* **Your instructions**
Go through the records and show each line where the word "בשאלות" occurs.

* **Given data**
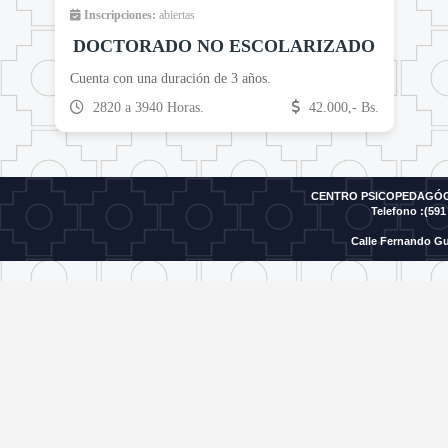
Inscripciones:
abiertas
DOCTORADO NO ESCOLARIZADO
Cuenta con una duración de 3 años.
2820 a 3940 Horas.
42.000,- Bs.
CENTRO PSICOPEDAGÓGI
Telefono :(591 
Calle Fernando Gu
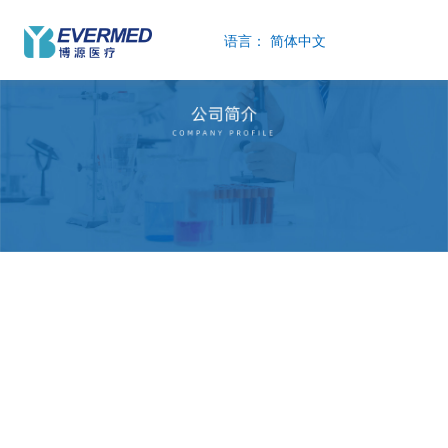
语言：
简体中文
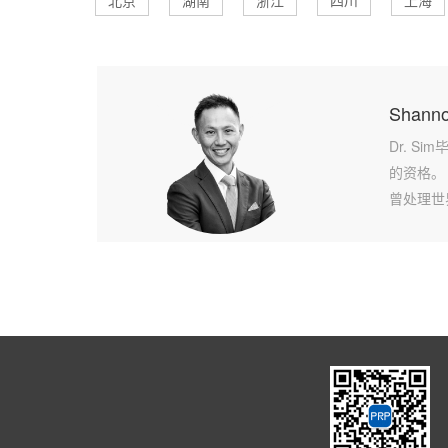
北京
湖南
浙江
四川
上海
Shann
Dr. 
的资格。
曾处理世
与国际公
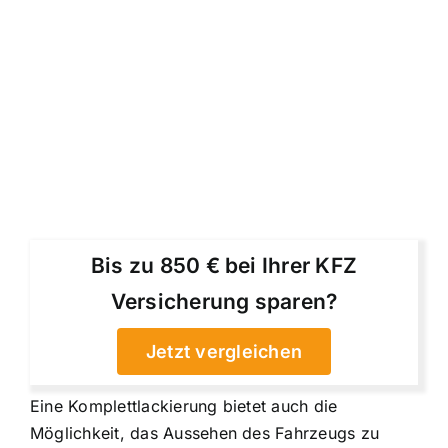
Bis zu 850 € bei Ihrer KFZ
Versicherung sparen?
Jetzt vergleichen
Eine Komplettlackierung bietet auch die
Möglichkeit, das Aussehen des Fahrzeugs zu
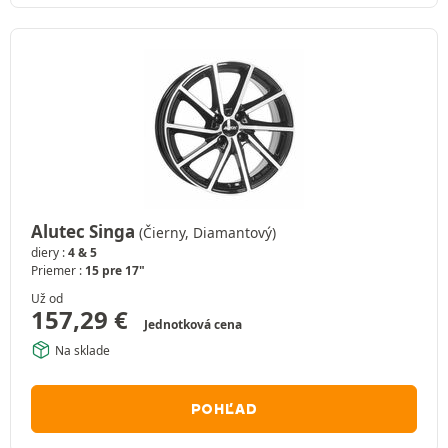
Alutec Singa
(Čierny, Diamantový)
diery :
4 & 5
Priemer :
15 pre 17"
Už od
157,29
€
Jednotková cena
Na sklade
POHĽAD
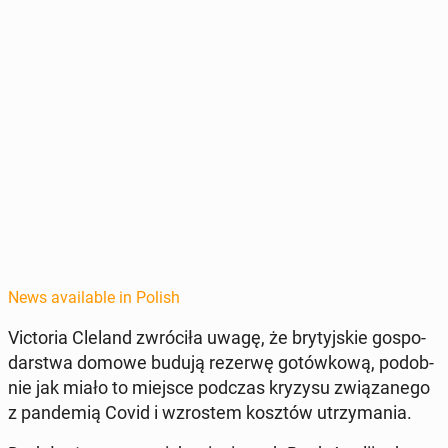
News available in Polish
Vic­to­ria Cleland zwró­ciła uwagę, że bry­tyjskie gospo­
darst­wa domowe budują rezerwę gotówkową, podob­
nie jak miało to miejsce podczas kryzysu związanego
z pan­demią Covid i wzrostem kosztów utrzy­ma­nia.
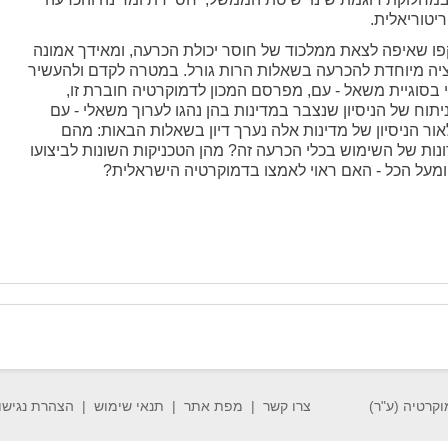
טוריאלית.
פו שאיפה לצאת ממלכוד של חוסר יכולת הכרעה, ומאידך אמונה
ציה מיוחדת להכרעה בשאלות הרות גורל. במטרה לקדם ולהעשיר
י בסוגיית משאל - עם, מפרסם המכון לדמוקרטיה חוברת זו,
יתוח של הניסיון שנצבר במדינות בהן נהגו לערוך משאלי - עם
לאור הניסיון של מדינות אלה נערך דיון בשאלות הבאות: מהם
נות של השימוש בכלי הכרעה זה? מהן הטכניקות השונות לביצועו
מעל הכל - האם ראוי לאמצו בדמוקרטיה הישראלית?
וקרטיה (ע"ר)
צרו קשר
מפת אתר
תנאי שימוש
הצהרת נגישו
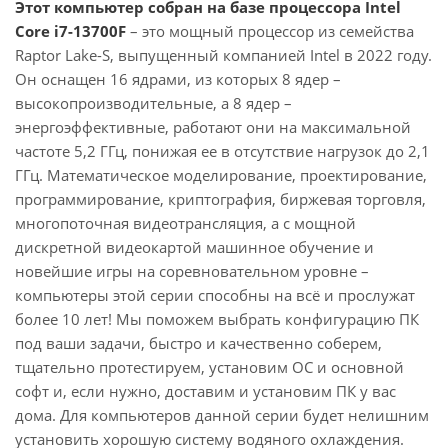
Этот компьютер собран на базе процессора Intel
Core i7-13700F
– это мощный процессор из семейства
Raptor Lake-S, выпущенный компанией Intel в 2022 году.
Он оснащен 16 ядрами, из которых 8 ядер –
высокопроизводительные, а 8 ядер –
энергоэффективные, работают они на максимальной
частоте 5,2 ГГц, понижая ее в отсутствие нагрузок до 2,1
ГГц. Математическое моделирование, проектирование,
программирование, криптография, биржевая торговля,
многопоточная видеотрансляция, а с мощной
дискретной видеокартой машинное обучение и
новейшие игры на соревновательном уровне –
компьютеры этой серии способны на всё и прослужат
более 10 лет! Мы поможем выбрать конфигурацию ПК
под ваши задачи, быстро и качественно соберем,
тщательно протестируем, установим ОС и основной
софт и, если нужно, доставим и установим ПК у вас
дома. Для компьютеров данной серии будет нелишним
установить хорошую систему водяного охлаждения.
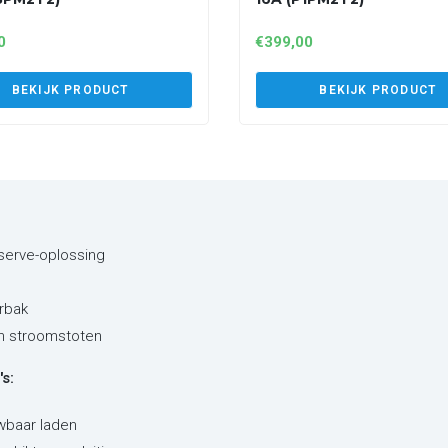
0
€
399,00
BEKIJK PRODUCT
BEKIJK PRODUCT
eserve-oplossing
rbak
en stroomstoten
s:
wbaar laden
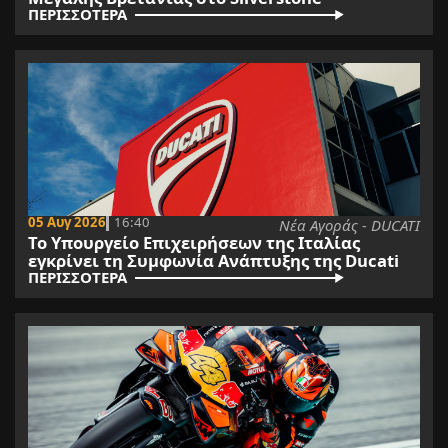
ΠΕΡΙΣΣΟΤΕΡΑ
05 Αυγ 2026
16:40
Νέα Αγοράς - DUCATI
Το Υπουργείο Επιχειρήσεων της Ιταλίας
εγκρίνει τη Συμφωνία Ανάπτυξης της Ducati
ΠΕΡΙΣΣΟΤΕΡΑ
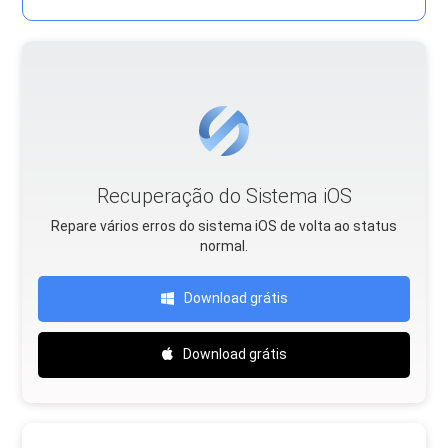
Recuperação do Sistema iOS
Repare vários erros do sistema iOS de volta ao status
normal.
Download grátis
Download grátis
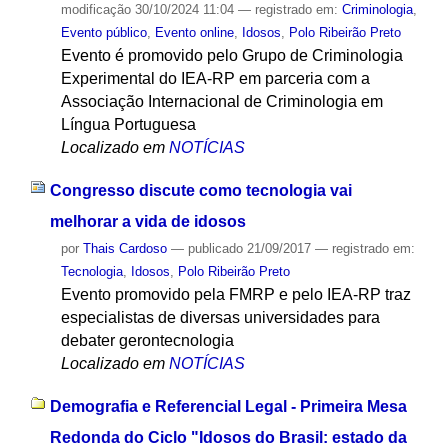
modificação
30/10/2024 11:04
— registrado em:
Criminologia
,
Evento público
,
Evento online
,
Idosos
,
Polo Ribeirão Preto
Evento é promovido pelo Grupo de Criminologia
Experimental do IEA-RP em parceria com a
Associação Internacional de Criminologia em
Língua Portuguesa
Localizado em
NOTÍCIAS
Congresso discute como tecnologia vai
melhorar a vida de idosos
por
Thais Cardoso
—
publicado
21/09/2017
— registrado em:
Tecnologia
,
Idosos
,
Polo Ribeirão Preto
Evento promovido pela FMRP e pelo IEA-RP traz
especialistas de diversas universidades para
debater gerontecnologia
Localizado em
NOTÍCIAS
Demografia e Referencial Legal - Primeira Mesa
Redonda do Ciclo "Idosos do Brasil: estado da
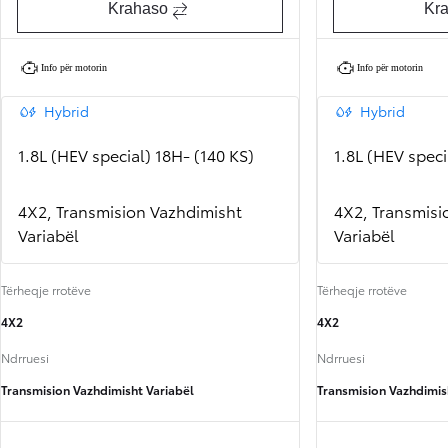
Krahaso
Kr
Info për motorin
Info për motorin
Hybrid
Hybrid
1.8L (HEV special) 18H- (140 KS)
1.8L (HEV speci
4X2, Transmision Vazhdimisht
4X2, Transmisi
Variabël
Variabël
Tërheqje rrotëve
Tërheqje rrotëve
4X2
4X2
Ndrruesi
Ndrruesi
Transmision Vazhdimisht Variabël
Transmision Vazhdimis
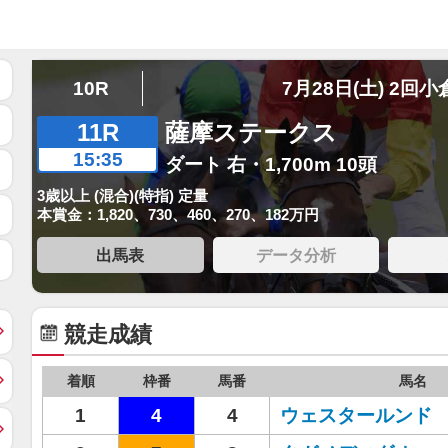
10R
7月28日(土) 2回小
11R
薩摩ステークス
15:35
ダート 右・1,700m 10頭
3歳以上 (混合)(特指) 定量
本賞金：1,820、730、460、270、182万円
出馬表
データ分析
競走成績
着順
枠番
馬番
馬名
1
4
4
ウェスタールンド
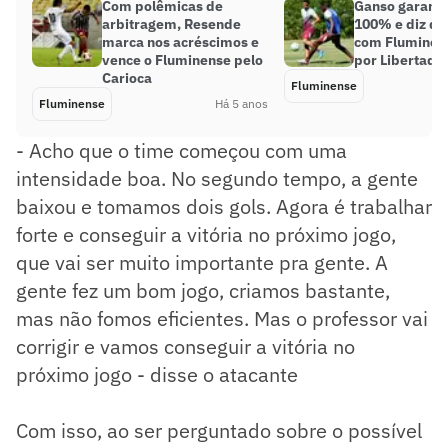
Com polêmicas de
Ganso garante
arbitragem, Resende
100% e diz qu
marca nos acréscimos e
com Fluminens
vence o Fluminense pelo
por Libertado
Carioca
Fluminense
Fluminense
Há 5 anos
- Acho que o time começou com uma
intensidade boa. No segundo tempo, a gente
baixou e tomamos dois gols. Agora é trabalhar
forte e conseguir a vitória no próximo jogo,
que vai ser muito importante pra gente. A
gente fez um bom jogo, criamos bastante,
mas não fomos eficientes. Mas o professor vai
corrigir e vamos conseguir a vitória no
próximo jogo - disse o atacante
Com isso, ao ser perguntado sobre o possível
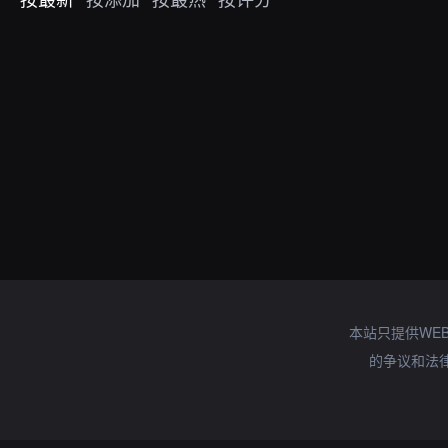
本站只提供WE
的争议和法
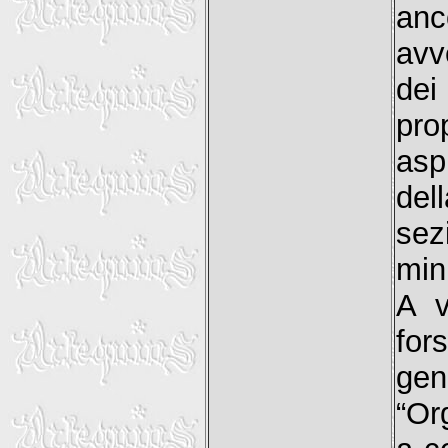
an
avv
dei
pro
asp
del
se
min
A v
for
gen
“Or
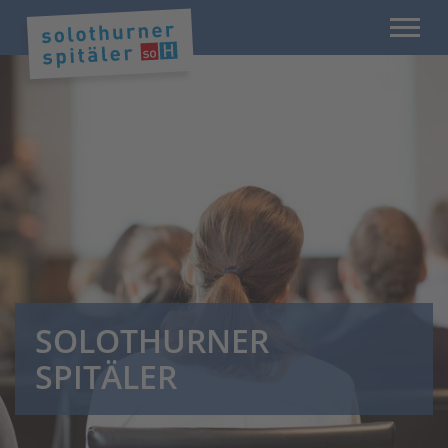
SOLOTHURNER
SPITÄLER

* **Result of this exercise**
ציה מיוחדת להכרעה בשאלות הרות גורל. במטרה לקדם ולהעשיר
לאור הניסיון של מדינות אלה נערך דיון בשאלות הבאות: מהם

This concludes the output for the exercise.